Cartel americano de Piel de serpienteLa siguientes apariciones de Williams en el cine son menos conocidas. La primera es The Fugitive Kind (1960), título que podría traducirse como «Fugitivo por vocación» y que alude al carácter nómada y desarraigado del personaje central. En España se rebautizó como Piel de serpiente (1960), refiriéndose a la chaqueta de ese tejido que el protagonista, Val Xavier, lleva como signo de identidad. Pero, en realidad, la película adapta la obra que Williams tituló La caída de Orfeo, que había estrenado en Broadway en 1957 pero que, realmente, es una reelaboración de una pieza escrita en 1940. Pese al título y a detalles superficiales (Xavier lleva siempre consigo una guitarra, que supone su otro atributo), la advocación del mito original no se observa por ninguna parte, al menos según lo que narra la película, que parece razonablemente fiel al original: fiel, por tanto, a las obsesiones del autor (la sed de dominación de los seres vulgares sobre los sensibles, la sexualidad turbulenta, el Profundo Sur como un espacio que nunca podrá escapar a su herencia de miseria, violencia y racismo). Ahora bien, el motor argumental es un clásico del cine estadounidense: la llegada a un pequeño pueblecito de un buscavidas cuyo atractivo sexual enseguida revoluciona las aburridas vidas de sus habitantes femeninas. Picnic (1955) o El largo y cálido verano (1958) —film con puntos en contacto con el presente, desde la ambientación sureña y el empleo del recién llegado en un almacén a la presencia de Joanne Woodward— ya habían partido de idéntico planteamiento.

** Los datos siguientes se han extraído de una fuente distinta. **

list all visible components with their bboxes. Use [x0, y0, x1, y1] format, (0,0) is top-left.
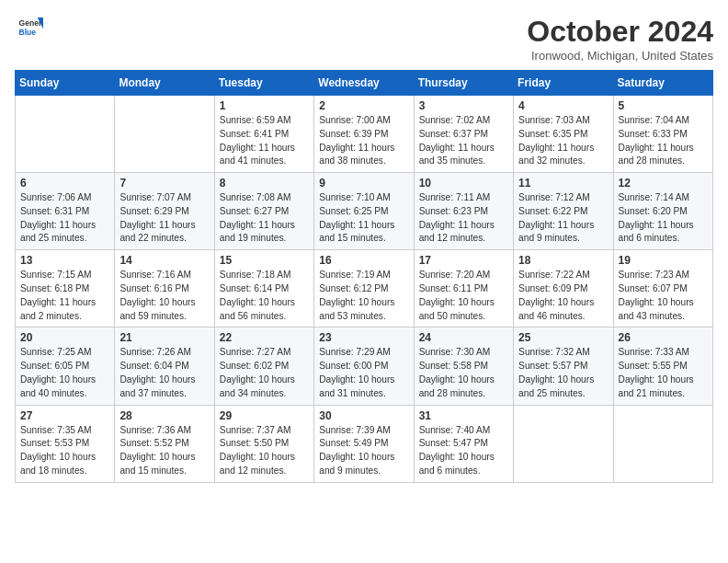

El director, el gran Sidney Lumet, estaba muy interesado por las relaciones entre cine y teatro, y por esos años adaptó consecutivamente a los tres grandes renovadores de la escena estadounidense de mediados del siglo XX: primero Williams y luego Arthur Miller (Panorama desde el puente) y Eugene O’Neill (Largo viaje hacia la noche). Ahora bien, en este caso lo hizo de modo muy irregular, sin conseguir reproducir la tensión necesaria para que los elementos habituales en Williams no degeneren en la acumulación de ingredientes tremebundos, que es lo que acaba sucediendo. Así, uno no puede sino pensar que son excesivas las desdichas que se acumulan en torno a la protagonista femenina, Lady Torrance, esa mujer que encuentra en el amor de su empleado Val Xavier una efímera ilusión para reaccionar contra la profunda infelicidad de unavida marcada por la muerte del padre a manos del Ku-Klux-Klan (no citado por ese nombre en la película, claro) por vender licor a los negros, por el abandono del hombre al que amaba (que lo dejó con un hijo en su seno, del que abortó) y por el matrimonio infeliz con un individuo tiránico que además se está muriendo (y que terminará revelándole que estaba entre los asesinos del padre).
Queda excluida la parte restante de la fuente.